Items from a data source:

####################

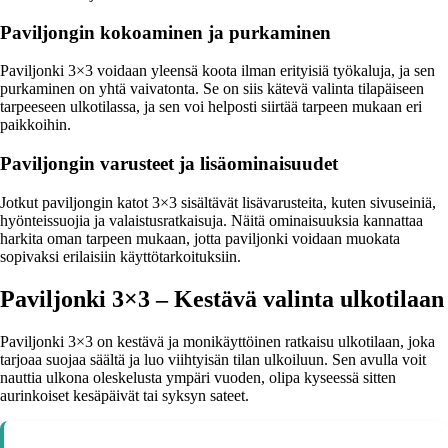
Paviljongin kokoaminen ja purkaminen
Paviljonki 3×3 voidaan yleensä koota ilman erityisiä työkaluja, ja sen
purkaminen on yhtä vaivatonta. Se on siis kätevä valinta tilapäiseen
tarpeeseen ulkotilassa, ja sen voi helposti siirtää tarpeen mukaan eri
paikkoihin.
Paviljongin varusteet ja lisäominaisuudet
Jotkut paviljongin katot 3×3 sisältävät lisävarusteita, kuten sivuseiniä,
hyönteissuojia ja valaistusratkaisuja. Näitä ominaisuuksia kannattaa
harkita oman tarpeen mukaan, jotta paviljonki voidaan muokata
sopivaksi erilaisiin käyttötarkoituksiin.
Paviljonki 3×3 – Kestävä valinta ulkotilaan
Paviljonki 3×3 on kestävä ja monikäyttöinen ratkaisu ulkotilaan, joka
tarjoaa suojaa säältä ja luo viihtyisän tilan ulkoiluun. Sen avulla voit
nauttia ulkona oleskelusta ympäri vuoden, olipa kyseessä sitten
aurinkoiset kesäpäivät tai syksyn sateet.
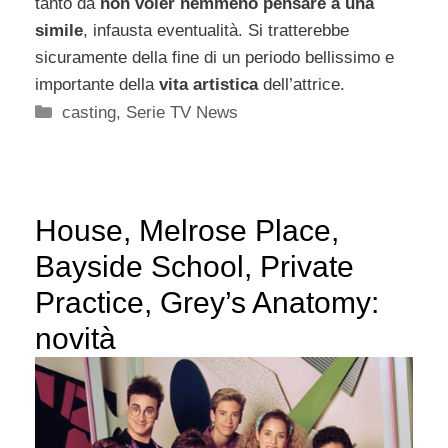
tanto da
non voler nemmeno pensare a una
simile
, infausta eventualità. Si tratterebbe
sicuramente della fine di un periodo bellissimo e
importante della
vita artistica
dell’attrice.
Categorie
casting
,
Serie TV News
House, Melrose Place,
Bayside School, Private
Practice, Grey’s Anatomy:
novità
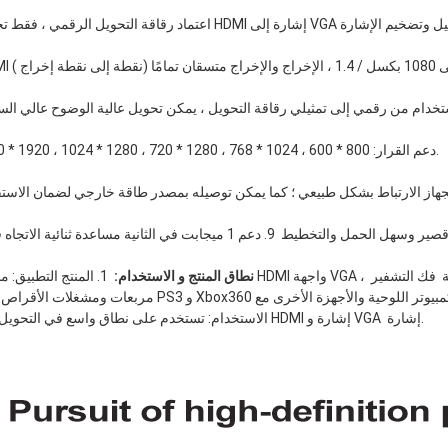
 6. دعم القرار: 800 * 600 ، 1024 * 768 ، 1280 * 720 ، 1280 * 1024 ، 1920 * 1080. 
نطاق المنتج و الاستخدام: 
 1. المنتج التطبيق: مناسب لـ HDMI واجهة VGA ، مثل أجهزة الكمبيوتر ، وأجهزة الكمبيوت
 2.  الاستخدام: تستخدم على نطاق واسع في التحويل بين HDMI إشارة و VGA  إشارة. 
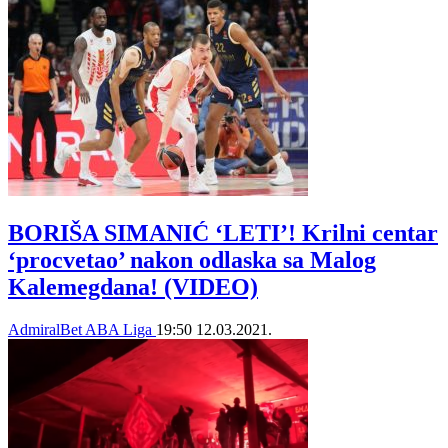
BORIŠA SIMANIĆ ‘LETI’! Krilni centar
‘procvetao’ nakon odlaska sa Malog
Kalemegdana! (VIDEO)
AdmiralBet ABA Liga
19:50
12.03.2021.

####################

▸ Exercise description:
Filter the records for lines containing the word "المنتج" and copy each one.

▸ Answer to the problem:
نطاق المنتج و الاستخدام: 
 1. المنتج التطبيق: مناسب لـ HDMI واجهة VGA ، مثل أجهزة الكمبيوتر ، وأجهزة الكمبيوت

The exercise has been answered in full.